Exercise aim –
Tell how many lines of the material below hold "want". The reply is that number alone.

Data to use –
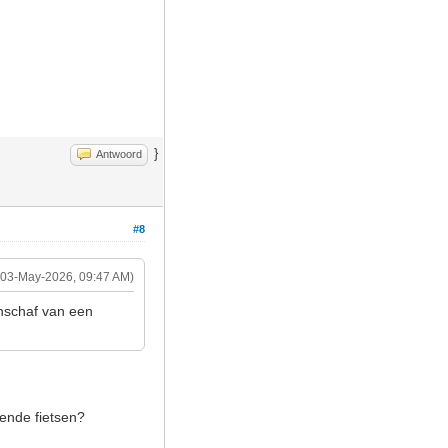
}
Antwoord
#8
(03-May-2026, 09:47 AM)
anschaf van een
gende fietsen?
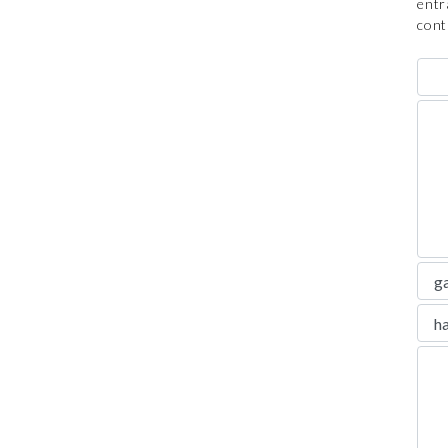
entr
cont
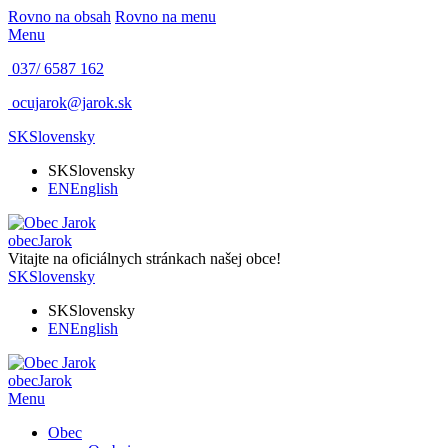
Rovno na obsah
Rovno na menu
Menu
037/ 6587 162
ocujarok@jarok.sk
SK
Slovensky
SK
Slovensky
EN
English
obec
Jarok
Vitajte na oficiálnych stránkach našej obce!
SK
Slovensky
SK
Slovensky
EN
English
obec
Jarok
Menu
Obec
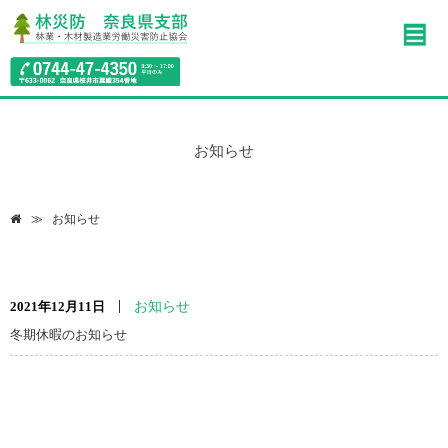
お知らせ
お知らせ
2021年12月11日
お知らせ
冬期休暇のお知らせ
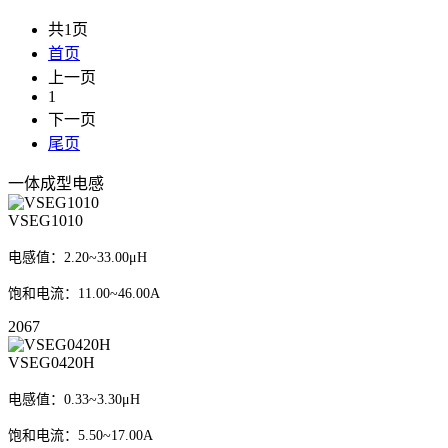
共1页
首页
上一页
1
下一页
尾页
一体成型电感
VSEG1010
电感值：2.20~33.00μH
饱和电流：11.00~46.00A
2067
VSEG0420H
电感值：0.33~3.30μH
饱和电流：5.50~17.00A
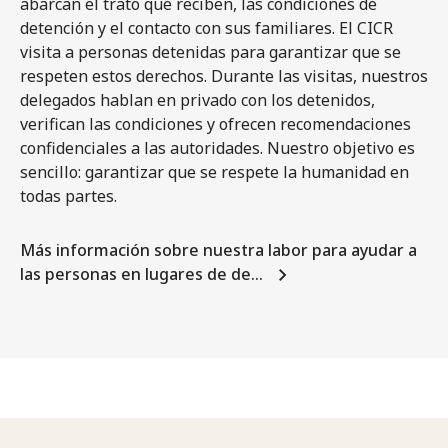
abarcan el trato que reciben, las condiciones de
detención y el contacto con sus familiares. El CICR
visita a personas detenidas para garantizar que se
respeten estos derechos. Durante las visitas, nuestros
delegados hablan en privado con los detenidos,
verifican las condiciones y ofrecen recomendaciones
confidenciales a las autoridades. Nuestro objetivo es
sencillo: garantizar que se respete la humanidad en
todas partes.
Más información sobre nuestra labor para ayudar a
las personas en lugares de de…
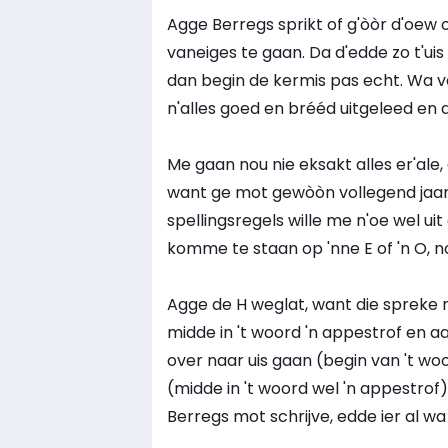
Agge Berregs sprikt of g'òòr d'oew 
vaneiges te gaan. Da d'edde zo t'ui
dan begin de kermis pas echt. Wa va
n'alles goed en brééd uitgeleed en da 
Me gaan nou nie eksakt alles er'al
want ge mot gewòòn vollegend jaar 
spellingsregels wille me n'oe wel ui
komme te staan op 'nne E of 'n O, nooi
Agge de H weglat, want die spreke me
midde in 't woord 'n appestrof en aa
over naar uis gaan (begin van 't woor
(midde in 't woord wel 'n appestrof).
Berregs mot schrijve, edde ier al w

Finished exercise –
2